The movie Labyrinth started, appropriately enough, with a baby.
After working on the otherworldly film The Dark Crystal, designer Brian Froud approached Jim Henson about a new story, and presented him with a drawing of a baby surrounded by goblins. Henson, who was recovering from disappointment at the tepid reception to his The Dark Crystal, was intrigued. He saw it as an opportunity to tell a more lighthearted story, since the lore of his previous film was very serious.
Striving for a fun tone, Henson brought on Monty Python’s Terry Jones to write a script. And while Jones did indeed write a script on which the story was based, soon it was loaded down with contributions from various conflicting writers: George Lucas, Elaine May and Laura Phillips, as well as Henson himself. The original script was much more character-driven, exploring the secret motivations of the Goblin King.
Of course, it’s difficult to think about Labyrinth without picturing the imposing presence of David Bowie. Initially, the center of the maze was to be a secret until the climax of the film, but once Bowie was brought on board it became more urgent to feature him in musical numbers. This was just one of the many commercial-based modifications of the story, a process that gradually made the film more complicated and less coherent.
Initially, Bowie’s character was to have more of a presence in the real world as a playwright. In disguise, he stole the baby and tried to lure Sarah to be his queen until she reveals his true form: a weak, powerless goblin. Those elements were removed, and various authors punched up comedic elements until the shooting script became a patchwork of different ideas.
Various actors besides Bowie and Jennifer Connelly were considered for the lead human roles: as Sarah, filmmakers looked at Jane Krakowski (who would go on to play Jenna on 30 Rock), as well as Ally Sheedy, Marisa Tomei and Sarah Jessica Parker. As Jareth, Henson reportedly considered Sting, Prince and Michael Jackson — all of whom would have brought a very different but equally imposing interpretation to the role.
Technically, it was an unbelievably complicated shoot. The sets were extremely dense with puppets, and Henson debuted various new techniques on the film, including a motion-control rig that yielded disastrously fake-looking footage. The human actors had difficulty interacting with the puppet characters. The movie also features the first attempt at creating a realistic organic creature with computer animation — the owl that flies over the opening credits.
But for all that work, the film’s reception was mixed.

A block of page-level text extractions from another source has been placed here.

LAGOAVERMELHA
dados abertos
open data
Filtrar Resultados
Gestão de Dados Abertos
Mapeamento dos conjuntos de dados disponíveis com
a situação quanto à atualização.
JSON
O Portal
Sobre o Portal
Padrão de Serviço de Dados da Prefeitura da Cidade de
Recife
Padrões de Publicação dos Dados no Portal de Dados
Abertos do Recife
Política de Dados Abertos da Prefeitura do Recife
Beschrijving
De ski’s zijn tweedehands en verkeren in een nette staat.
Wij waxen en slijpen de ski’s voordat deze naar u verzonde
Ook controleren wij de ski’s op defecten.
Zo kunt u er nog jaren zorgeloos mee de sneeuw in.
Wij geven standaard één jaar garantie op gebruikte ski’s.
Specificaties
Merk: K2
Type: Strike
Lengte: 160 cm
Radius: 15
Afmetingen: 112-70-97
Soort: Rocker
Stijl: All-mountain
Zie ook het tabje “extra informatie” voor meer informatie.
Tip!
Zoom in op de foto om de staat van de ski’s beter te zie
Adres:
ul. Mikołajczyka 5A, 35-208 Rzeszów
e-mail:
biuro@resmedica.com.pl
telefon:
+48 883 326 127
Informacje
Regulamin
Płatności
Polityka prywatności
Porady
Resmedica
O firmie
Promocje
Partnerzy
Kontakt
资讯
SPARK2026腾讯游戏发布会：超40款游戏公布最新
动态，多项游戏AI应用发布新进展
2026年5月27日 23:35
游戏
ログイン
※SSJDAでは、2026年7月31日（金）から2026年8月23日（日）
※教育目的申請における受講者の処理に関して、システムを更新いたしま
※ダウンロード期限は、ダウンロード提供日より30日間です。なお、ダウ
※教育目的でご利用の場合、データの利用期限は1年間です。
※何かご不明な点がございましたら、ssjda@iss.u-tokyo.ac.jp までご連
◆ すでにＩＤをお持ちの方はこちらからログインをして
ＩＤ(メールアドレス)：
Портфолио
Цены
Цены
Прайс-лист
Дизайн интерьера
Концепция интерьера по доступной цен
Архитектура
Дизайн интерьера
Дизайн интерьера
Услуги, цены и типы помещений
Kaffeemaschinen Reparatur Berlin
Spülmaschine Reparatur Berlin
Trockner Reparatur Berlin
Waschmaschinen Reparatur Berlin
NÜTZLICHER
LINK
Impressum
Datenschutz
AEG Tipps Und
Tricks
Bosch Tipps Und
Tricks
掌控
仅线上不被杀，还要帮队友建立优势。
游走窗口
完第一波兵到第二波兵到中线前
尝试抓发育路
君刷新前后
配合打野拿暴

Critics found it difficult to interpret — probably as a result of all the different hands on the script — and there was disagreement about how convincing the character of Sarah really was, since Jennifer Connelly looked quite a bit older than the character needed to be.

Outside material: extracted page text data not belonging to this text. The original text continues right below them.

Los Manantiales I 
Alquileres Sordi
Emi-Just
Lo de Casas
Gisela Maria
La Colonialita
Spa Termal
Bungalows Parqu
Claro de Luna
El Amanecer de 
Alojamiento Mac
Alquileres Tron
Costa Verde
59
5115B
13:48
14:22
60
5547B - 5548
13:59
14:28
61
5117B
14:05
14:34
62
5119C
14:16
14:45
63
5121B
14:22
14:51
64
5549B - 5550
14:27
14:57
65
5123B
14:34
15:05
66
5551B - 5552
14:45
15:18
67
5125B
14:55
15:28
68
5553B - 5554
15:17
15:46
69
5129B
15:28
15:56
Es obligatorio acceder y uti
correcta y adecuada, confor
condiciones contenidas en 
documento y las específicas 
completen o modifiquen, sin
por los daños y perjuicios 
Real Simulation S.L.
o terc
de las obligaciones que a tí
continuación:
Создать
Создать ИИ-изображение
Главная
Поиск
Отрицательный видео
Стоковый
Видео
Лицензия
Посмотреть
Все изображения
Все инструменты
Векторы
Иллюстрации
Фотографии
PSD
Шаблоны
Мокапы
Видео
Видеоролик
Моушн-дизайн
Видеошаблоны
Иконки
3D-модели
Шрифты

Nevertheless, since then it’s become a famous cult film — particularly of the queer community — and Connelly reports that little girls still recognize her to this day from the film. It’s been the genesis for various conferences, dances and extensive libraries of fan fiction. And, according to screenwriter Nicole Perlman (co-writer of Guardians of the Galaxy), a reboot is currently in development. With any luck, the legacy of Labyrinth will soon return to the big screen — minus any of the mistakes that plagued the original.